Peter Dobie: “DFASS’s vision was to climb higher… to be able to spread their wings a bit further. When you go up high and nobody sees the horizon, it becomes a 360.”
On the project scope
It was a lovely brief, particularly given that we’ve worked in the [travel retail] sector for some time. We’ve worked with a lot of people and the first thing we always do is look around the marketplace and see where there's a space.
Here we had a wonderful opportunity to look around and create a name that was disruptive in itself, but that also said something.
Their [DFASS’s] vision was to climb higher… to be able to spread their wings a bit further. When you go up high and nobody sees the horizon, it becomes a 360. So, we were playing around with things like horizon, like vision, and then came the 360.
On the name and format of 3Sixty
There’s a lot of 360s out there in all sorts of sectors. But when you actually mix an alpha and numeric, with a number followed by the letters, you create something the eye immediately goes back to because they can’t quite work it out. They’re using the number side of their brain and they’re using the alpha side of their brain. So, the two create a bit of disruption.
The logo itself is disruptive. So, we started on a real positive.
On the design components
It’s essentially a white brand, and by that, I mean that it works best when it’s on a pure white background. The little [logo] device itself was meant to be like a radar sweep, which can be dynamic, can be turning, but also can reflect either sectors or audience types or where they’re operating. So, we can bring that to life.
It has a unique font, which we drew for them. It’s the combination of the three number, the sixty numeric and the little sweep, the roundel, is something we think that gives them the dynamics they can use in animation, in point of sale, and even to support individual products.
Importantly, it can change colour. It’s essentially a gold mark on the logo itself, but we’ve given them a palette of secondary colours so they can start to evolve it. We’ve tried to design a brand from the floor up that doesn’t have handcuffs on it. I think that’s quite exciting.
We’ve tried to make it future-proof by this extended palette of colours. We’ve got a device that they can use whenever they have to promote brands. It will still help promote 3Sixty itself because we’re using assets that they own that can be linked with other brands.
On the tagline ‘Duty Free & More’
Again, it’s trying to future-proof what they’re doing because they don’t want to be restricted by where they’ve operated in the past.
So, it was about just leaving it a little bit open-ended. It nails the duty free area but also says, “Hey, we’re a bit bold. We’re all about coming up with new ideas.” And as technology changes, where will duty free be? Will it just be retail, and will you be able to buy and have it delivered wherever on the planet you live? While you may have to travel to qualify, it may not even be called duty free anymore.

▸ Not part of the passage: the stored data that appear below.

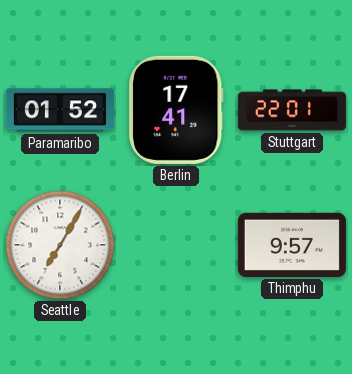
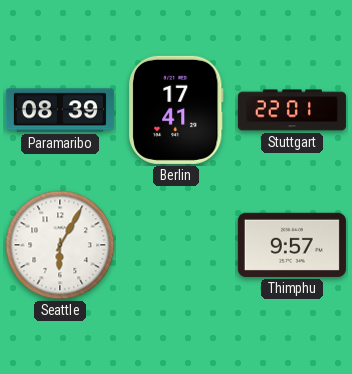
Paramaribo: 01:52 -> 08:39
Seattle: 7:05 -> 6:05
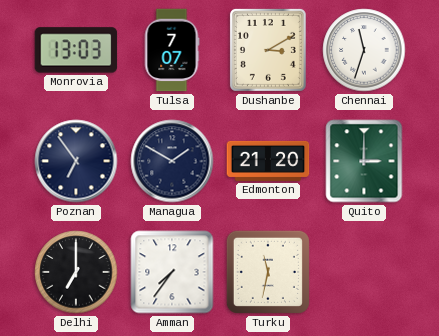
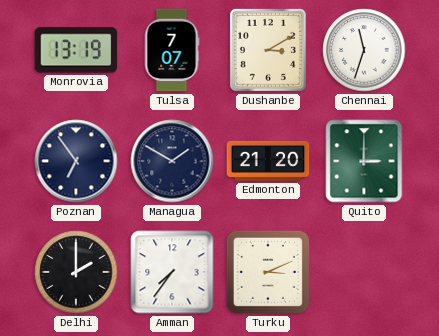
Monrovia: 13:03 -> 13:19
Delhi: 7:00 -> 2:00
Turku: 11:32 -> 3:11
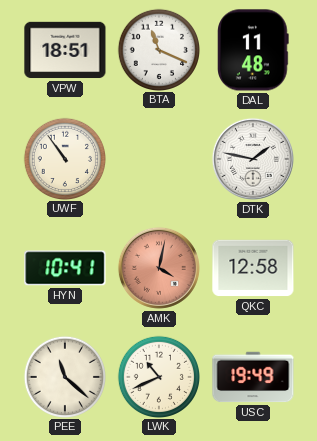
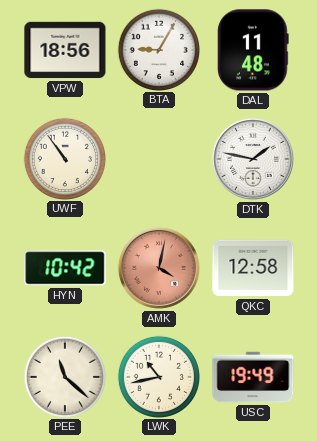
VPW: 18:51 -> 18:56
BTA: 11:19 -> 9:05
HYN: 10:41 -> 10:42
LWK: 10:41 -> 10:43
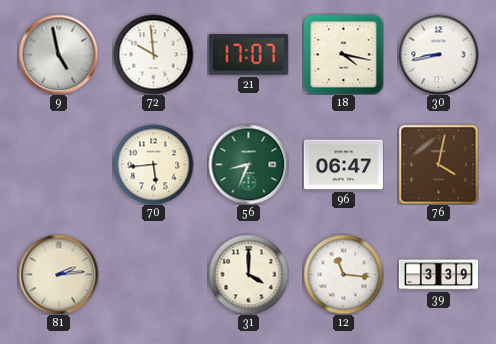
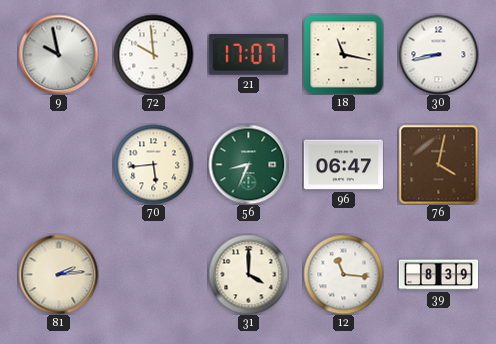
9: 4:58 -> 9:58
18: 4:17 -> 11:17
39: 3:39 -> 8:39
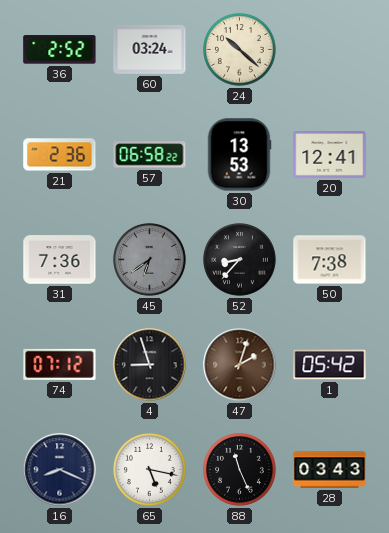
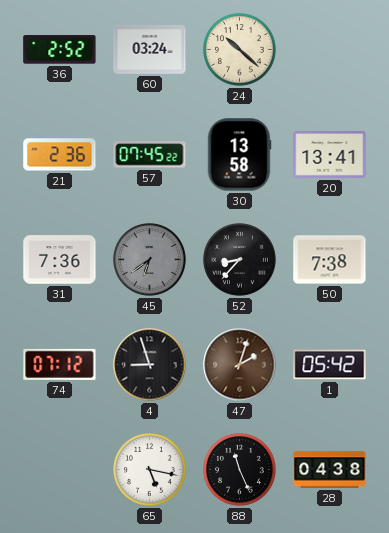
57: 06:58 -> 07:45
30: 13:53 -> 13:58
20: 12:41 -> 13:41
16: 8:19 -> none
28: 03:43 -> 04:38
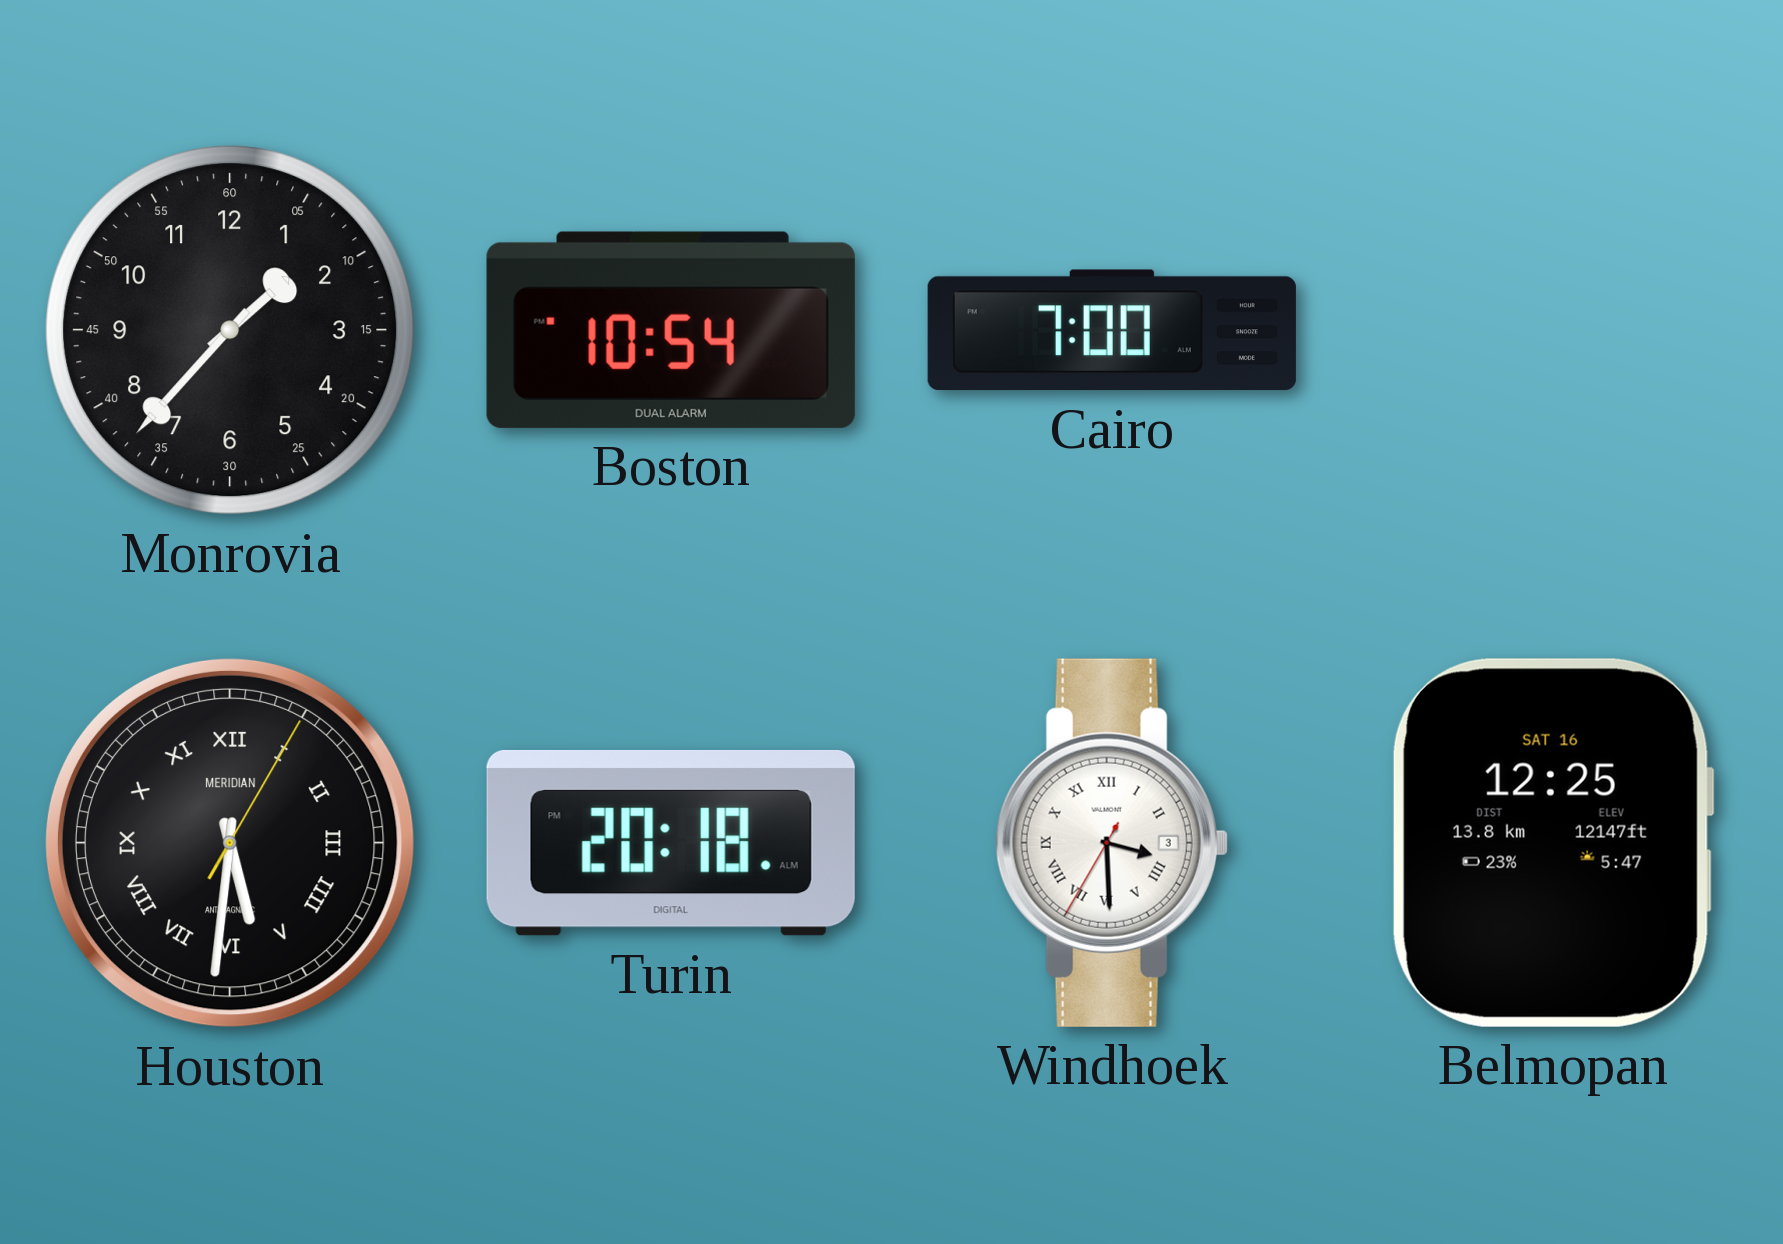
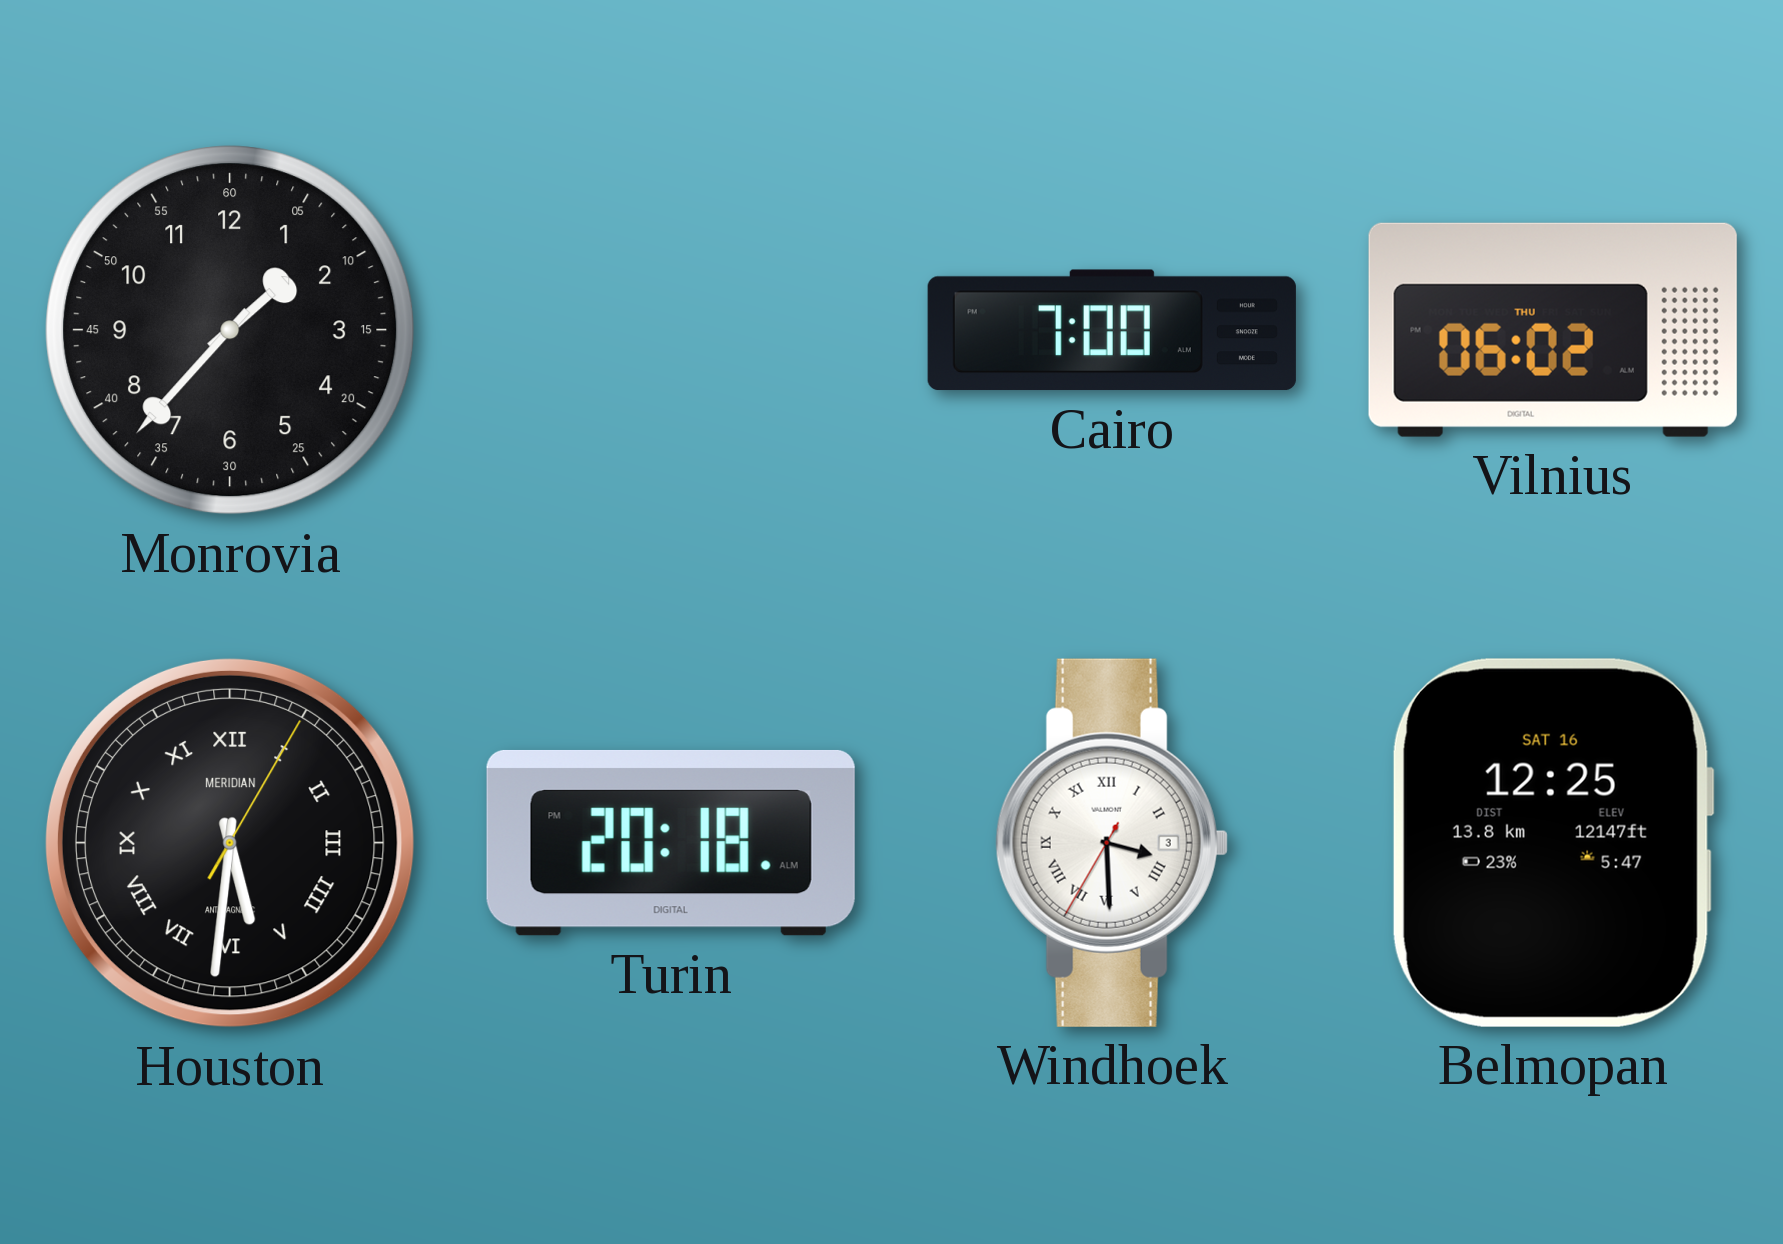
Boston: 10:54 -> none
Vilnius: none -> 06:02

There is no limit because we have to keep it open-ended. Because who knows what’s going to be the next thing around the corner?
(Above) Roberto Graziani celebrates the moment with (from left) Designhouse Account Manager Stephanie Magistretti, Designhouse Managing Director Lavinia Culverhouse and 3Sixty Senior Vice President Vendor Relations Carolyn Mariani; (Below) Lavinia Culverhouse and Roberto Graziani share a lighter moment.